Here's an SQL statement (actually two statements) that works -- it's taking a series of matching rows and adding a delivery_number which increments for each row:
SELECT #i:=0;
UPDATE pipeline_deliveries AS d
SET d.delivery_number = #i:=#i+1
WHERE d.pipelineID = 11
ORDER BY d.setup_time;
But now, the client no longer wants them ordered by setup_time. They needed to be ordered according to departure time, which is a field in another table. I can't figure out how to do this.
The MySQL docs, as well as this answer, suggest that in version 4.0 and up (we're running MySQL 5.0) I should be able to do this:
SELECT #i:=0;
UPDATE pipeline_deliveries AS d RIGHT JOIN pipeline_routesXdeliveryID AS rXd
ON d.pipeline_deliveryID = rXd.pipeline_deliveryID
LEFT JOIN pipeline_routes AS r
ON rXd.pipeline_routeID = r.pipeline_routeID
SET d.delivery_number = #i:=#i+1
WHERE d.pipelineID = 11
ORDER BY r.departure_time,d.pipeline_deliveryID;
but I get the error #1221 - Incorrect usage of UPDATE and ORDER BY.
So what's the correct usage?
You can't mix UPDATE joining 2 (or more) tables and ORDER BY.
You can bypass the limitation, with something like this:
UPDATE
pipeline_deliveries AS upd
JOIN
( SELECT t.pipeline_deliveryID,
#i := #i+1 AS row_number
FROM
( SELECT #i:=0 ) AS dummy
CROSS JOIN
( SELECT d.pipeline_deliveryID
FROM
pipeline_deliveries AS d
JOIN
pipeline_routesXdeliveryID AS rXd
ON d.pipeline_deliveryID = rXd.pipeline_deliveryID
LEFT JOIN
pipeline_routes AS r
ON rXd.pipeline_routeID = r.pipeline_routeID
WHERE
d.pipelineID = 11
ORDER BY
r.departure_time, d.pipeline_deliveryID
) AS t
) AS tmp
ON tmp.pipeline_deliveryID = upd.pipeline_deliveryID
SET
upd.delivery_number = tmp.row_number ;
The above uses two features of MySQL, user defined variables and ordering inside a derived table. Because the latter is not standard SQL, it may very well break in a feature release of MySQL (when the optimizer is clever enough to figure out that ordering inside a derived table is useless unless there is a LIMIT clause). In fact the query would do exactly that in the latest versions of MariaDB (5.3 and 5.5). It would run as if the ORDER BY was not there and the results would not be the expected.
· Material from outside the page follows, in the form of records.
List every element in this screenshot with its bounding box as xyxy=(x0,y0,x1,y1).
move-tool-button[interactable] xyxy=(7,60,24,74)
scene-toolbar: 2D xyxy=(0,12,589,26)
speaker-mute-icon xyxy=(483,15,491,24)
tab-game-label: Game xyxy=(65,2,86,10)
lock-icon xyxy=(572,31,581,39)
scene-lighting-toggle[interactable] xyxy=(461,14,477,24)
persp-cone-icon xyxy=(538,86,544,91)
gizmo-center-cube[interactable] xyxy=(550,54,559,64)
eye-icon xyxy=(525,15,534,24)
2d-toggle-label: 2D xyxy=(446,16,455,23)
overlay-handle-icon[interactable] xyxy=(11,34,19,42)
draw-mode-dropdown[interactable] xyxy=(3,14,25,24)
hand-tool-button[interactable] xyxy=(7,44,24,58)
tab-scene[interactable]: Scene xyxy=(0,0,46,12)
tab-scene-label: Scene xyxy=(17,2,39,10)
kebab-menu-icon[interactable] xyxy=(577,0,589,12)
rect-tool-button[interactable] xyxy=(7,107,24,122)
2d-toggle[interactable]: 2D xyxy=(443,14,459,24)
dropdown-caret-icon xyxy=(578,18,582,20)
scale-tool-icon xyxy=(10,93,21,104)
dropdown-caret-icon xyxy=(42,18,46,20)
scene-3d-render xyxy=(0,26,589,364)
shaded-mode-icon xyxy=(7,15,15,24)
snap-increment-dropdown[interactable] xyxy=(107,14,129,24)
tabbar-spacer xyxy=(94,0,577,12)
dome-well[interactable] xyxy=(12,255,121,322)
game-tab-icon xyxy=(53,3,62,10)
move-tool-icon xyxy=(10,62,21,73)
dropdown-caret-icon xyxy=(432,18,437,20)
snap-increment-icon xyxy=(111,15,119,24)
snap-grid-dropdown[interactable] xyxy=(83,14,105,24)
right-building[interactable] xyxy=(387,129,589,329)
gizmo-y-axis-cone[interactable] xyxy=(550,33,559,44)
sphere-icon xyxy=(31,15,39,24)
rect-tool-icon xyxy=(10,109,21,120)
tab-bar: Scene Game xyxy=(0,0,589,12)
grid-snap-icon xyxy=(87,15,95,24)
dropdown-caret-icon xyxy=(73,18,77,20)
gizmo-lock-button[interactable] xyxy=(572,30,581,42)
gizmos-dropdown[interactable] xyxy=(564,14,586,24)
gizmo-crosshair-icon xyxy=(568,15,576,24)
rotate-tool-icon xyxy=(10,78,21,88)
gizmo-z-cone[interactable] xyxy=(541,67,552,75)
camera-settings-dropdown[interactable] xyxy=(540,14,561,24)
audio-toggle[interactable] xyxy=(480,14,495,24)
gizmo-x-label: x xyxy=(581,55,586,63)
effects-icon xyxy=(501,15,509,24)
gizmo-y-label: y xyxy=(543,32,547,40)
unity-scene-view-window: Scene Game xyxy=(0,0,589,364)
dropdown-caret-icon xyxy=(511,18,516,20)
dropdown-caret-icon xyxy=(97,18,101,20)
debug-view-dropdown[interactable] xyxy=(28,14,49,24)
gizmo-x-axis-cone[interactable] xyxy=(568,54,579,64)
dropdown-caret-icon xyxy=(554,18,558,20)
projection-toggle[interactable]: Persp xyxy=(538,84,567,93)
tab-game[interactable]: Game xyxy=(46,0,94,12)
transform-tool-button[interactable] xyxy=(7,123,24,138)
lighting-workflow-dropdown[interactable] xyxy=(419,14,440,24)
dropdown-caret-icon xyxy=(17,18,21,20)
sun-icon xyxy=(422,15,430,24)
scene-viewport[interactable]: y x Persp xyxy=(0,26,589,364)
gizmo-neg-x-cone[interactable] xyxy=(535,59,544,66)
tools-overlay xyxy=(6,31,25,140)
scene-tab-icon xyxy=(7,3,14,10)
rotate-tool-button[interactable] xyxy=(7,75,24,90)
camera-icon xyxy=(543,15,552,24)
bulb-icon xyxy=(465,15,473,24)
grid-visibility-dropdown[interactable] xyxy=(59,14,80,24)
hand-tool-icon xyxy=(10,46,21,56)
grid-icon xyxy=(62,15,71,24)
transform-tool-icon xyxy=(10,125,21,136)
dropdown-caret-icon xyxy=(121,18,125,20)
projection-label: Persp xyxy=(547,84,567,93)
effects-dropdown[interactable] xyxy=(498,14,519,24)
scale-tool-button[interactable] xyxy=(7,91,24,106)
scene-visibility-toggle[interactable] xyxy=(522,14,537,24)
See a related question at MariaDB site: GROUP BY trick has been optimized away.
The same may very well happen in any future release of main-strean MySQL (maybe in 5.6, anyone care to test this?) that will improve the optimizer code.
So, it's better to write this in standard SQL. The best would be window functions which haven't been implemented yet. But you could also use a self-join, which will be not very bad regarding efficiency, as long as you are dealing with a small subset of rows to be affected by the update.
UPDATE
pipeline_deliveries AS upd
JOIN
( SELECT t1.pipeline_deliveryID
, COUNT(*) AS row_number
FROM
( SELECT d.pipeline_deliveryID
, r.departure_time
FROM
pipeline_deliveries AS d
JOIN
pipeline_routesXdeliveryID AS rXd
ON d.pipeline_deliveryID = rXd.pipeline_deliveryID
LEFT JOIN
pipeline_routes AS r
ON rXd.pipeline_routeID = r.pipeline_routeID
WHERE
d.pipelineID = 11
) AS t1
JOIN
( SELECT d.pipeline_deliveryID
, r.departure_time
FROM
pipeline_deliveries AS d
JOIN
pipeline_routesXdeliveryID AS rXd
ON d.pipeline_deliveryID = rXd.pipeline_deliveryID
LEFT JOIN
pipeline_routes AS r
ON rXd.pipeline_routeID = r.pipeline_routeID
WHERE
d.pipelineID = 11
) AS t2
ON t2.departure_time < t2.departure_time
OR t2.departure_time = t2.departure_time
AND t2.pipeline_deliveryID <= t1.pipeline_deliveryID
OR t1.departure_time IS NULL
AND ( t2.departure_time IS NOT NULL
OR t2.departure_time IS NULL
AND t2.pipeline_deliveryID <= t1.pipeline_deliveryID
)
GROUP BY
t1.pipeline_deliveryID
) AS tmp
ON tmp.pipeline_deliveryID = upd.pipeline_deliveryID
SET
upd.delivery_number = tmp.row_number ;
Based on this documentation
For the multiple-table syntax, UPDATE updates rows in each table named
in table_references that satisfy the conditions. In this case, ORDER
BY and LIMIT cannot be used.
Without knowing too much about MySQL you could open up a cursor and process this row by row, or by passing it back to the client code (PHP,Java, etc) that you maintain to handle this processing.
After more digging:
To eliminate the badly optimized subquery, you need to rewrite the
subquery as a join, but how can you do that and retain the LIMIT and
ORDER BY? One way is to find the rows to be updated in a subquery in
the FROM clause, so the LIMIT and ORDER BY can be nested inside the
subquery. In this way work_to_do is joined against the ten
highest-priority unclaimed rows of itself. Normally you can’t
self-join the update target in a multi-table UPDATE, but since it’s
within a subquery in the FROM clause, it works in this case.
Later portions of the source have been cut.